Non-tuning Heuristics
Context-guidance
: can be applied by manipulating inference. At each step of ancestral sampling, we replace the previous round’s least confident samples with guidance. (See maskgit/libml/parallel_decode.decode_context_guidance
)Self-guidance, fixed
: can reweight sampled confidences via a pre-specified distance metric. I use L2 as a metric. The reweighting can be scaled according to user confidence.Tuning
Self-guidance, learned
: by learning a thin reweighting matrix of size $C \times C$ (representing affinities between the $C$ codes), we can attempt to learn self-guidance without worrying about overfit in the Transformer.Iterative generation
: We can also just try to learn the goal function itself. Both forms of guidance might be achieved if the model can be trained to use low confidence samples – such as those produced in its own iterative sampling. I implement this by retaining the low-confidence samplesd tokens from an initial iteration and adding their embedding to another iteration (See maskgit.nets.maskgit_transformer
). Guidance can then be provided at test-time identically to how it’s provided in modified training. In retrospect, it may be possible to accomplish this result zero-shot by ditching the [MASK]
token mechanism and simply seeing how the model updates the logits for the unrealistic guidance tokens. I did not try this.I highlight the intuition for why MaskGIT can probably benefit from this tuning using the MaskGIT figure. See how so many of those patches are totally reasonable partial guesses? No need to discard them completely!
We use the open-sourced MaskGIT repo – unfortunately this only had an inference demo so much effort was directed to setting up a training pipeline. Being in JAX… this killed progress. My end training pipeline kept OOM-ing on my ~10G nodes essentially until a batch size of 1 (wandb logs) which led to very humble fine-tuning efforts.
The open MaskGIT weights are only on ImageNet, so we use those.

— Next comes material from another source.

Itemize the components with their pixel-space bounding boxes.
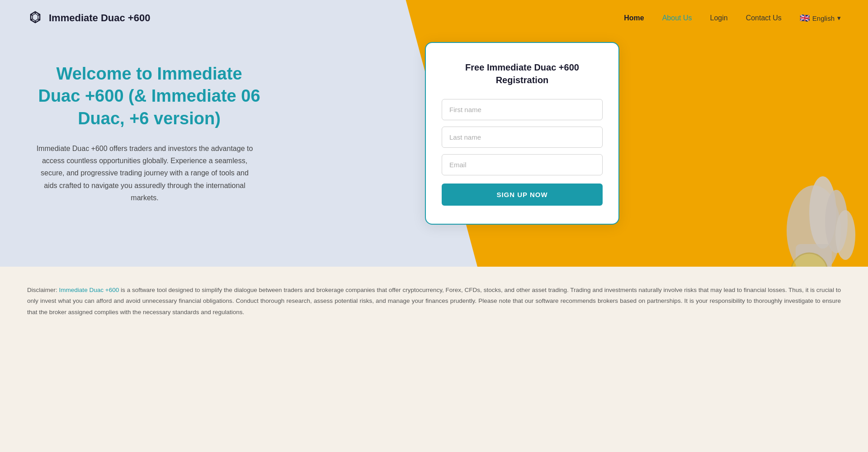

We perform a qualitative evaluation on automatically generated “strokes” using an algorithm similar to that described in SDEdit’s auto-stroke generation. We use two settings; “stroke inversion” where a stroke-segmented region is assigned the mean color of pixels in the region, and “stroke counterfactual” where the stroke is assigned a randomly generated color. The other various datasets in SDEdit were difficult to compare with as it was unclear to me how to generate those edited images; moreover the pretrained MaskGIT was only for ImageNet. See make_strokes.py
.
I experimented with a few of the aforementioned variants:
We sample a few ImageNet classes, quickly seeing results are not as theorized.
Source | No guide | Context | Self: Learned | Self: Learned, full Conf | Iterative tuning |
---|---|---|---|---|---|
From here, it’s pretty easy to see that the methods that attempted strong guidance produce strange artifacts. Context-guidance is way too prescriptive and actually produces uniform colors without updates. Self-guidance with strong temperatures peer into the abyss of generative model latent space, with fractals and textures but no coherence. In these samples, slightly lower confidence self-guidance and iterative tuning are not visibly different. This is true even with counterfactual guidance.
Motivationally, the spatial benefits of MaskGIT are entirely complementary to SDEdit’s iterative denoising. Uncertainty is a natural way of trading off fidelity to user guidance with realism. Unlike diffusion models, however, there is no clear way to iteratively integrate guidance in MaskGIT. A promising idea was simply to tune MaskGIT its own low confidence samples to improve future samples. (This would have been great: if we want more realistic samples, simply extend the inference schedule.) However, this did not yield promising results in these pilot explorations. Moreover, attempts to build at intuitive knob failed.